EAST PALO ALTO, Calif. -- Toyota is investing $50 million with Stanford University and the Massachusetts Institute of Technology in hopes of gaining an edge in an accelerating race to phase out human drivers.
The financial commitment announced last week by the Japanese automaker will be made over the next five years at joint research centers located in Silicon Valley and another technology hub in Cambridge, Massachusetts.
Toyota has hired robotics expert Gill Pratt to oversee research aimed at developing artificial intelligence and other innovations that will enable future car models to navigate the roads without people doing all the steering and stopping.
"We believe this research will transform the future of mobility, improving safety and reducing traffic congestion," said Kiyotaka Ise, a Toyota executive who oversees the company's research and development group.
Unlike some of its rivals in the technology and auto industries, Toyota believes the day cars are able to drive by themselves is unlikely to arrive within the next decade. The company instead is focusing its efforts on developing technology that can turn a car into the equivalent of an intelligent assistant that recognizes when it should take over the steering when a driver is distracted or automatically play a favorite song when it detects a driver is in a bad mood.
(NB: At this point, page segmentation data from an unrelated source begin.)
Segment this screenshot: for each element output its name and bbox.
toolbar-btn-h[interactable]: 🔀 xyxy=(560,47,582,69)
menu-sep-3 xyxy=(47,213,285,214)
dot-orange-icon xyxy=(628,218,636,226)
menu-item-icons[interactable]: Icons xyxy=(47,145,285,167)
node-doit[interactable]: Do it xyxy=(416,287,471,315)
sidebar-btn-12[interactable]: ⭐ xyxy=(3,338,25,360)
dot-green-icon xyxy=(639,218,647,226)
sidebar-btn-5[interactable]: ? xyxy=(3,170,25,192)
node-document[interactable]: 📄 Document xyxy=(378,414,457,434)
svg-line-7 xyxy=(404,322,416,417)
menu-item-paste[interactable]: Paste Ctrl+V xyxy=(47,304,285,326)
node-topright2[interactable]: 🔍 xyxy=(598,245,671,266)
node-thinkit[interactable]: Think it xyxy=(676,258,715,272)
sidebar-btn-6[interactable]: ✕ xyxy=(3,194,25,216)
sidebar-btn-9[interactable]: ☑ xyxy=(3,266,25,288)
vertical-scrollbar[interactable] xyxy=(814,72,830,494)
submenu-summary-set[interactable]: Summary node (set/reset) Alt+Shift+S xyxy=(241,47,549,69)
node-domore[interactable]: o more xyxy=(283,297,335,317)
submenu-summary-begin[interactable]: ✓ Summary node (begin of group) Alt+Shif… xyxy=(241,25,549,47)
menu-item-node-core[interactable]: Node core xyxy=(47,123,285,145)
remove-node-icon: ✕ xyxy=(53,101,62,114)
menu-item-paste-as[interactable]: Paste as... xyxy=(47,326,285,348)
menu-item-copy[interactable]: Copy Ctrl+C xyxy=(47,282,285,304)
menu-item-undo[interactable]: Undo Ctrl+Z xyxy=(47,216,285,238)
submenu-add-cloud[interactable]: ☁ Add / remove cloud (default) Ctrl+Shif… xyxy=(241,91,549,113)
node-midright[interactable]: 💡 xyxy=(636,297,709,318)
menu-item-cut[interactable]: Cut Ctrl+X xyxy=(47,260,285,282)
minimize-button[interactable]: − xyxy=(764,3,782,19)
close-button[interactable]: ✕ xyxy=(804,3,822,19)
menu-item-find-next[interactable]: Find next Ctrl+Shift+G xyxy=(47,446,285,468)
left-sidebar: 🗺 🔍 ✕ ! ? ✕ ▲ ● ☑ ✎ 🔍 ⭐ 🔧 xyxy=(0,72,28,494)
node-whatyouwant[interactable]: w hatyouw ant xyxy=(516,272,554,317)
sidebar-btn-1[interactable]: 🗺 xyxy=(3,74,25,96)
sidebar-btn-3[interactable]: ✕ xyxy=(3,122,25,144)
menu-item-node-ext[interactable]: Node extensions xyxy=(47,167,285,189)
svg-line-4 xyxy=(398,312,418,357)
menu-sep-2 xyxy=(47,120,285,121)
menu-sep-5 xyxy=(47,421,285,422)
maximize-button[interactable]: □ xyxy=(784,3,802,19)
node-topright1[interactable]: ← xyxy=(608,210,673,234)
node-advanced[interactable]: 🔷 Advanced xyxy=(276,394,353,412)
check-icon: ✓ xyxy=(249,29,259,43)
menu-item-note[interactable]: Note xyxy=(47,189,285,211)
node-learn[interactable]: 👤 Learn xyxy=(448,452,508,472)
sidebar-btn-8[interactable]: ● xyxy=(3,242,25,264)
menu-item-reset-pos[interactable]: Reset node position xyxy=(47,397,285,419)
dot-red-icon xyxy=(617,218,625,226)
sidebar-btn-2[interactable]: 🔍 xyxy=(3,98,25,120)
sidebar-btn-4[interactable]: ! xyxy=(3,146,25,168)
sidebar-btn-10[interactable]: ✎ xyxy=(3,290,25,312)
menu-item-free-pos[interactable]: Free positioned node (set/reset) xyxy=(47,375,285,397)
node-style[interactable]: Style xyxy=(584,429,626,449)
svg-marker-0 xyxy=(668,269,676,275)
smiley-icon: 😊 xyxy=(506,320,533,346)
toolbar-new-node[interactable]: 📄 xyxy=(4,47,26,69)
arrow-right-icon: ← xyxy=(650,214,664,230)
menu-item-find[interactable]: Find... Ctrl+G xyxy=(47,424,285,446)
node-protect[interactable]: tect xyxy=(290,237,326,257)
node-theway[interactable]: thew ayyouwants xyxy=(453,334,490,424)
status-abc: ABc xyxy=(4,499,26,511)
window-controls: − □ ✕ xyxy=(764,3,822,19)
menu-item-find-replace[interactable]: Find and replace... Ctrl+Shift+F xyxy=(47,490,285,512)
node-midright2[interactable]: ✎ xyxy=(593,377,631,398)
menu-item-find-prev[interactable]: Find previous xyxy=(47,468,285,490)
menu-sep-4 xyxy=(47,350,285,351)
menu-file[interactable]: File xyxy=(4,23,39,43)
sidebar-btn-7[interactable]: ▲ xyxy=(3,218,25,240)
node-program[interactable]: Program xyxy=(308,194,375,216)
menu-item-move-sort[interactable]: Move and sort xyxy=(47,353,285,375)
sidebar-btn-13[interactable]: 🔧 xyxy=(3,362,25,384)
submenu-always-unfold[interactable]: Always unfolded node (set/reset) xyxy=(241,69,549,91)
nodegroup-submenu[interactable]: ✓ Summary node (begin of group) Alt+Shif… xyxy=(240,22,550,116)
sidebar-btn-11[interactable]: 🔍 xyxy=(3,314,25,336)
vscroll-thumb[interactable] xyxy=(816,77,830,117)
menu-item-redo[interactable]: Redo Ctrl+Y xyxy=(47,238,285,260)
"What if cars could become our trusted partners?" mused Daniela Rus, an MIT professor who will lead the university's research partnership with the automaker.
Major tech companies such as Google and Uber are competing against a range of automakers to make robot cars that will be better drivers than people and save lives by causing fewer accidents.
Google, which runs some of the world's most popular online services, has been working on a fleet of self-driving cars for the past six years. Its goal is to have the cars capable of driving completely on their own by 2020. Ride-hailing pioneer Uber has teamed up with Carnegie Mellon University on a Pittsburgh research center in its quest to build driverless cars.
Toyota Motor Co. has been working on autonomous driving technology for about 20 years, but it was known as "advanced driving support" in the 1990s, Ise said.
Pratt, a former program manager at the U.S. government's Defense Advanced Research Projects Agency, or DARPA, suspects many people still will want to drive some of the time, even when cars are fully equipped to handle the task. He hopes Toyota's research will give the option of relying on computers to do the job when they are stuck in traffic or traveling down a boring stretch of highway.
"Our focus today is more on the autonomy of people," said Pratt, who will be based in Silicon Valley.
Under the Toyota partnership, the MIT research center will focus on inventing ways for cars to recognize their surroundings and make decisions that avert potential accidents. If the goals are realized, Toyota might be able to build a car "that is never responsible for a collision," Rus said.
Besides working on recognition technology, the Stanford research center will try to create artificial intelligence programs that study human behavior to learn more about the decision-making and reasoning that goes into driving so cars can adjust quickly to potentially dangerous situations. Stanford's research will be led by Fei-Fei Li, director of the university's artificial intelligence laboratory.
Not far away from Stanford, General Motors Co. and Ford Motor Co. have established offices in Palo Alto, California, in their own quests to make smarter cars.
Just to the south, Google's self-driving cars regularly are cruising the roads of the company's hometown of Mountain View, California, during ongoing testing of the vehicles.
California law still requires humans to be in the self-driving cars to take control in dangerous situations or if something goes wrong.
Most of the time, though, Google's self-driving cars are being controlled by a computer. They logged a combined 147,000 miles in autonomous mode from June 3 through Aug. 31, according to Google. The self-driving cars were involved in four collisions that resulted in no major injuries. The robot cars were rear-ended by vehicles driven by people in those accidents.